The Peppermill sportsbook in Reno, a city that was home to an illicit sports betting mutual fund. (Image: KUNR)

In the SEC’s complaint, filed in federal district court in Las Vegas, the commission claims that the company and Stuart raised about $145,500 from 70 clients around the US for stakes in a sports betting enterprise, constituting an unregistered sale of securities.

In addition, the SEC alleges that, in late 2016 and early 2017, Bettor and Stuart refunded some of the investors’ money and converted the remaining investors’ funds into promissory notes with supposedly ‘guaranteed’ rates of return,” said the SEC.

By doing that, Stuart and his Reno-based company did not inform investors about about vital facts pertaining to the health of the business, including sports betting losses that had already been realized, relevant risk profiles, how Stuart was to be paid and the exact uses of client capital.

The SEC contends that at the time of the promissory note gambit, Bettor Investments and Stuart knew “that they had lost a significant portion of their investors’ assets and, given the limited funds available for wagering, could not reasonably expect to have the funds necessary to satisfy their promissory note obligations to investors upon maturity,” said the commission.

Court documents indicate Stuart currently resides in Post Falls, Idaho and is a staffer at an identified casino in the area. The state is home to seven tribal casinos and the closest gaming venue to Post Falls is the Greyhound Park & Event Center.

How Bettor Investments Came About

In 2015, prior to the 2018 decision by the the Supreme Court of the United States to strike down the Professional and Amateur Sports Protection Act (PASPA), Nevada policymakers passed Senate Bill 443. That legislation allowed for companies based in the Silver State to accumulate capital from investors anywhere in the world, deposit the funds in banks in the state, wager on sports and divvy the wins and losses up among the clients.

Bettor Investments, which was located at 4800 Kietzke Lane in Reno, sprouted up in September 2015. The company and others that appeared following the passage of Senate Bill 443 have been dubbed “sports mutual funds” because the owners purport to structure the vehicles similar to traditional funds that invest in stocks or bonds.

Bettor is not the first company in the field to run afoul of the SEC. Last year, the commission hit Nevada Sports Investment Group, LP with securities fraud charges. That company allegedly duped 30 investors out of more than $1 million.

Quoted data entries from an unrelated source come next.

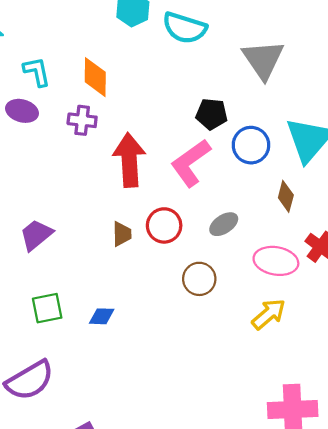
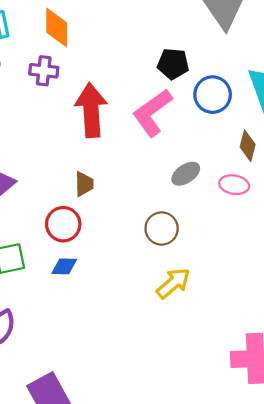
red circle: (164, 225) -> (63, 224), moved
pink ellipse: (276, 261) -> (234, 185), moved, size x0.7
yellow arrow: (269, 314) -> (173, 283), moved

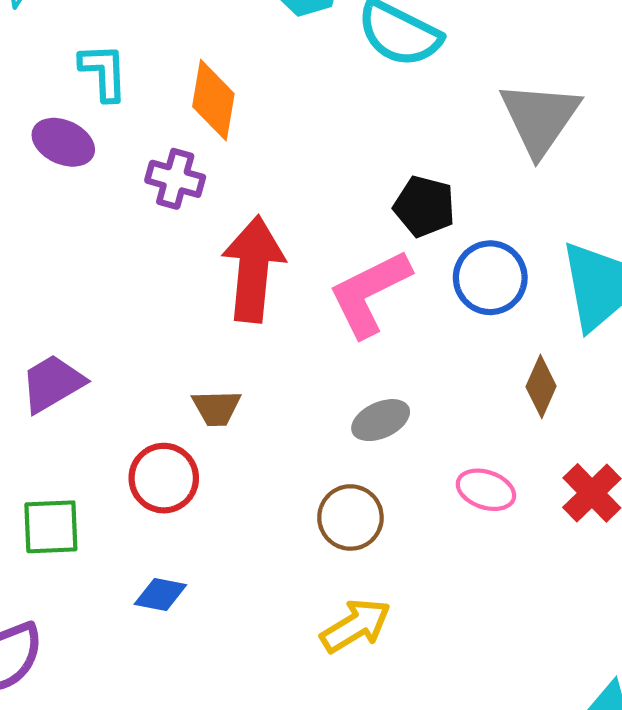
gray ellipse: (186, 174) -> (381, 420), moved
brown trapezoid: (84, 184) -> (216, 408), turned 80
pink ellipse: (234, 185) -> (486, 490), moved
blue diamond: (64, 266) -> (160, 595), moved

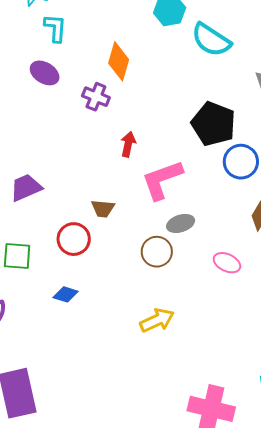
cyan L-shape: (104, 72) -> (55, 28), moved
black pentagon: (424, 206) -> (213, 124), size x1.5
red arrow: (253, 269) -> (128, 144), size x0.5
pink L-shape: (369, 293) -> (162, 180), moved
brown circle: (350, 517) -> (157, 252), moved

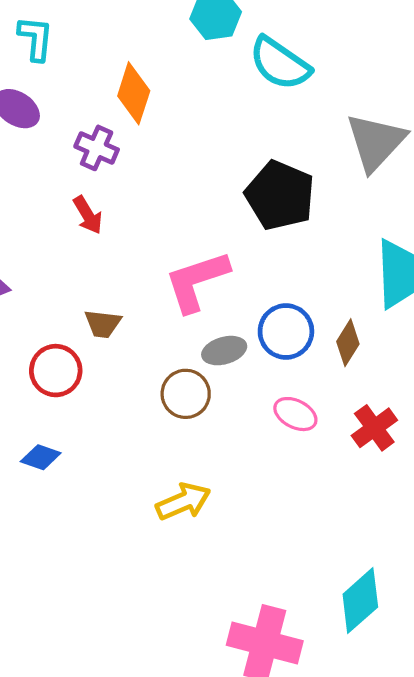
red arrow: (128, 144) -> (88, 215), moved, turned 135
blue circle: (241, 162) -> (286, 331), moved

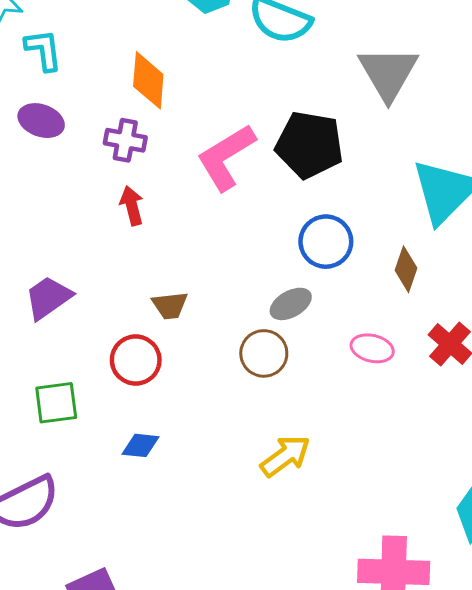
red arrow: (88, 215) -> (132, 206), turned -150
pink L-shape: (197, 281) -> (226, 157), moved
blue circle: (286, 331) -> (326, 242), moved

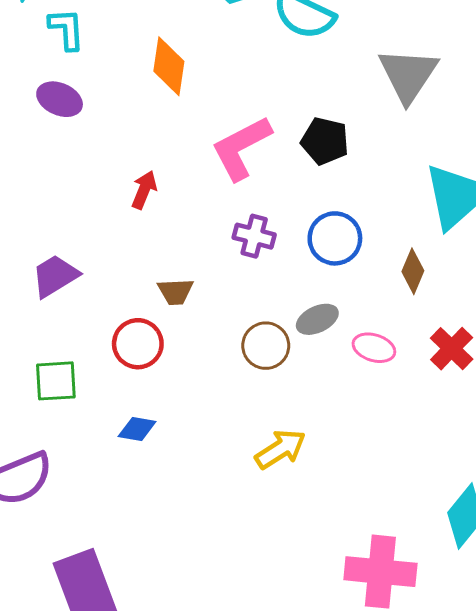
purple cross: (125, 140) -> (254, 236), moved
black pentagon: (309, 145) -> (325, 141), size x0.7
red arrow: (132, 206) -> (144, 190), turned 33
gray ellipse: (291, 304) -> (317, 319), moved

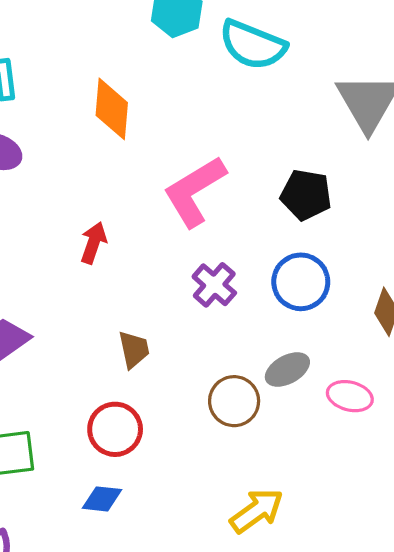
black pentagon: (325, 141) -> (306, 195), moved
purple cross: (254, 236) -> (214, 285), turned 30
brown trapezoid: (175, 292) -> (134, 349), turned -96
red circle: (138, 344) -> (115, 429), moved

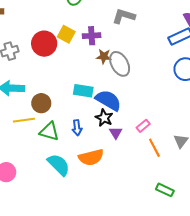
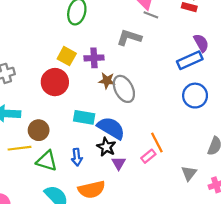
red circle: (44, 44) -> (55, 82), moved
orange line: (154, 148) -> (157, 142), moved

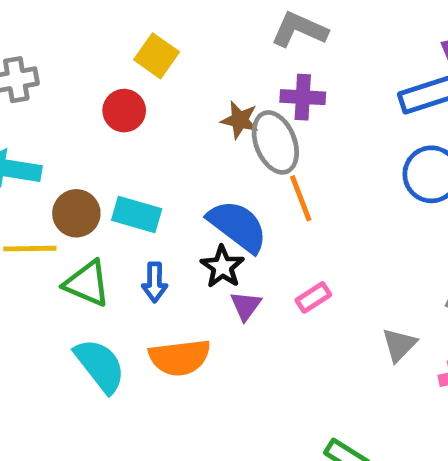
purple cross: (94, 58) -> (303, 97), moved
red circle: (55, 82) -> (124, 111), size x0.7
cyan rectangle: (84, 117) -> (137, 214), moved
orange line: (157, 142) -> (301, 198), moved

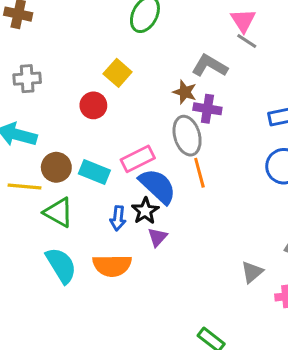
brown star: (240, 120) -> (185, 92), moved
blue arrow: (155, 282) -> (118, 218), moved
pink rectangle: (313, 297) -> (138, 159), moved, size x1.5

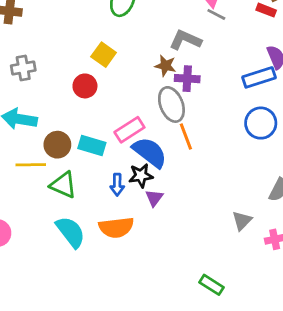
black star: (145, 211) -> (141, 176), turned 30

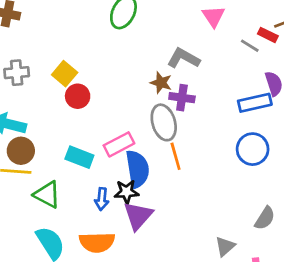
gray line: (216, 14) -> (250, 46), moved
yellow square: (104, 55) -> (65, 74), moved
brown circle: (57, 145) -> (21, 151), moved
blue semicircle: (150, 152) -> (137, 169), turned 39
purple triangle: (154, 198) -> (138, 216), size x1.6

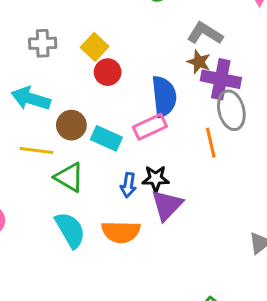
gray L-shape: (183, 58) -> (205, 33), moved
purple cross: (182, 98) -> (221, 79), size x1.4
gray ellipse: (164, 122) -> (231, 110), moved
brown circle: (21, 151) -> (71, 125), moved
blue semicircle: (137, 169) -> (164, 96), moved

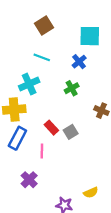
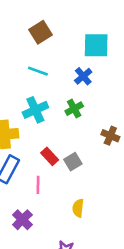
cyan cross: (29, 84) -> (35, 110), moved
yellow semicircle: (91, 192) -> (78, 208), moved, turned 120

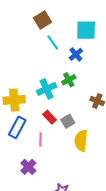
cyan line: (38, 71) -> (53, 42), moved, turned 35
cyan cross: (35, 110) -> (47, 89), moved
yellow semicircle: (78, 208) -> (81, 140), moved, size x1.5

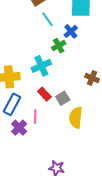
green cross: (69, 80) -> (59, 46), moved
purple cross: (28, 167) -> (19, 128), moved

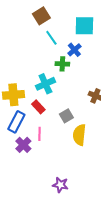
green cross: (59, 46) -> (62, 64), turned 32
red rectangle: (44, 94) -> (38, 107), moved

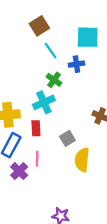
blue cross: (74, 50) -> (76, 64), turned 32
green cross: (62, 64) -> (54, 80), moved, turned 32
red rectangle: (38, 107) -> (36, 128), turned 40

There are legitimate players in the field. Some hedge funds are actively wooing investors with sports betting vehicles, promoting the ventures as “alternative investments” that can help reduce correlations to standard asset classes, such equities and fixed income.

Stiff Penalties

Stuart and his company are facing anti-fraud and violating registrations requirements claims from the SEC.

The commission charges “Bettor and Stuart with violations of the registration provisions of Sections 5(a) and 5(c) of the Securities Act of 1933 (“Securities Act”), and the antifraud provisions of Section 17(a)(2) of the Securities Act and Section 10(b) of the Securities Exchange Act of 1934, and Rule 10b-5(b) thereunder,” according to a statement.

The Securities Act of 1933 and the Securities Exchange Act of 1934 are the primary federal laws under which securities cases are prosecuted.

Punishment for violating those laws can include fines of up to $5 million, prison sentences of up to five years per count and mandatory restitution.